Source: Adapted with permission from Smith S.A. (1994). Pediatric Neuropathies in Children. In K. F. Swaiman, Pediatric Neurology: Principles and practice (2nd Ed., pp. 1429-1452); Mosby-Year book, Inc. St. Louis, Missouri (7).
Diagnostic evaluation should includes a complete blood count (CBC) and sedimentation rate to evaluate infectious etiology. Cerebral spinal fluid (CSF) studies add additional information if borrelia (Lyme) infection is considered. Testing for Epstein Barre and HIV should also be considered.
History and physical examination findings provide direction as to possible causation. For instance, a history of previous tic bites or recent history of travel in a Lyme endemic area may lead the practitioner to look for Lyme disease. The presence of a macular rash may be indicative of Lyme’s varicella or herpes (1). Generalized adenopathy may direct the practitioner towards infectious mononucleosis (1). Positive risk factors as well as other systemic immunodeficient symptoms may lead the practitioner towards evaluation of cranial nerve neuropathy in a HIV patient (2).
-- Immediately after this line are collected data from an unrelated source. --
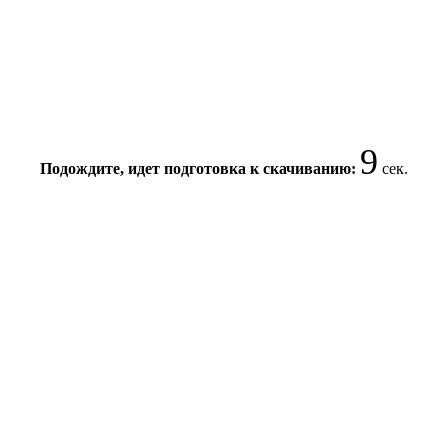
8
Подождите, идет подготовка к скачиванию:
сек.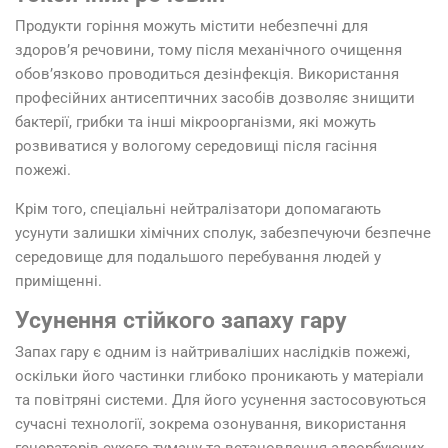
Продукти горіння можуть містити небезпечні для
здоров’я речовини, тому після механічного очищення
обов’язково проводиться дезінфекція. Використання
професійних антисептичних засобів дозволяє знищити
бактерії, грибки та інші мікроорганізми, які можуть
розвиватися у вологому середовищі після гасіння
пожежі.
Крім того, спеціальні нейтралізатори допомагають
усунути залишки хімічних сполук, забезпечуючи безпечне
середовище для подальшого перебування людей у
приміщенні.
Усунення стійкого запаху гару
Запах гару є одним із найтриваліших наслідків пожежі,
оскільки його частинки глибоко проникають у матеріали
та повітряні системи. Для його усунення застосовуються
сучасні технології, зокрема озонування, використання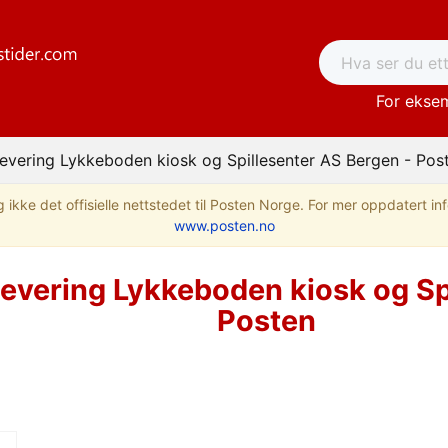
For eksem
evering Lykkeboden kiosk og Spillesenter AS Bergen - Pos
 ikke det offisielle nettstedet til Posten Norge. For mer oppdatert i
www.posten.no
evering Lykkeboden kiosk og Sp
Posten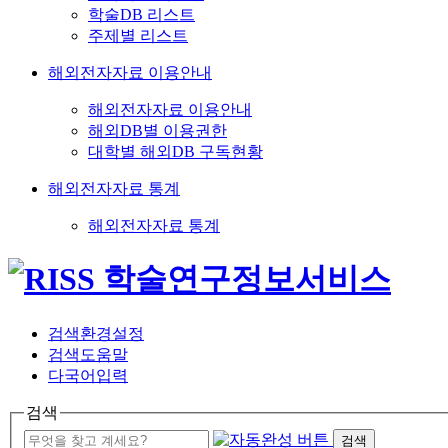
학술DB 리스트
주제별 리스트
해외전자자료 이용안내
해외전자자료 이용안내
해외DB별 이용권한
대학별 해외DB 구독현황
해외전자자료 통계
해외전자자료 통계
검색환경설정
검색도움말
다국어입력
검색
검색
Because of the wide variety of possible infectious agents, treatments may vary. Lyme’s disease is generally treated with systemic antibiotics such as doxycycline, while mononucleosis is of viral origin and does not require treatment. Likewise herpes simplex causation may necessitate treatment with acyclovir and steroids, while HIV infection has its own specific treatment protocols.
CENTRAL NERVOUS SYSTEM
Lesions in the deep frontal cerebrum or pons can produce an ipsilateral facial paralysis (6). Of times, this can be volitional, as seen with deep frontal lesions, or associated with paralysis of the abducens in pontine lesions. A cerebellopontine angle lesion can also cause facial paralysis associated with tinnitus and deafness (6).
Generally symptoms associated with CNS lesions do not develop spontaneously, but rather evolve over time. There is no associated prodromal syndrome which can be described, as there is in Bell’s palsy or occasionally in infectious causation. Associated symptoms in the pediatric population may include headaches, lethargy, personality changes, and episodes of vomiting associated with increased intracranial pressure.
Particular care should be taken when evaluating patients under two years of age, as facial palsies are seen more commonly in this age group, secondary to CNS lesions, than in adults (3).
Diagnostic criteria involve evaluation via CT scan or MRI. Treatment is dependent on grading, location, and metastasis associated with the lesion, and may involve surgery, radiation, or chemotherapy.
The case study reviews the clinical presentation of a pediatric patient with Bell’s palsy. While this is a relatively rare event in the pediatric population, Bell’s palsy does occur and behooves the practitioner to become familiar with the diagnostic criteria and appropriate interventions for this disease process.